------ STUDY MATERIAL
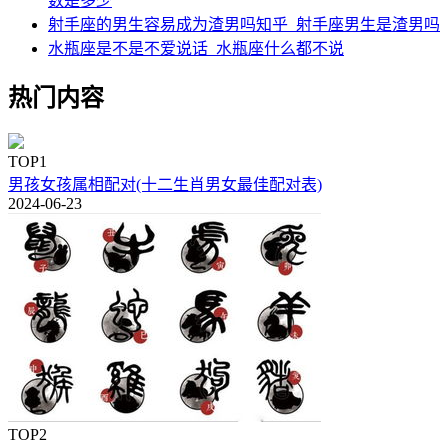
数是多少
射手座的男生容易成为渣男吗知乎_射手座男生是渣男吗
水瓶座是不是不爱说话_水瓶座什么都不说
热门内容
TOP1
男孩女孩属相配对(十二生肖男女最佳配对表)
2024-06-23
TOP2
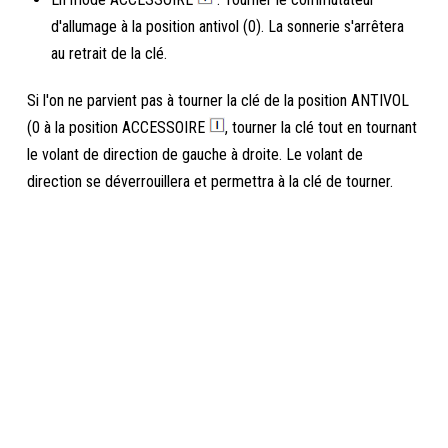
d'allumage à la position antivol (0). La sonnerie s'arrêtera
au retrait de la clé.
Si l'on ne parvient pas à tourner la clé de la position ANTIVOL
(0 à la position ACCESSOIRE
, tourner la clé tout en tournant
le volant de direction de gauche à droite. Le volant de
direction se déverrouillera et permettra à la clé de tourner.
------------
Return all lines of the material that have "position" in them.

OUTPUT OF THE TASK:
d'allumage à la position antivol (0). La sonnerie s'arrêtera
Si l'on ne parvient pas à tourner la clé de la position ANTIVOL
(0 à la position ACCESSOIRE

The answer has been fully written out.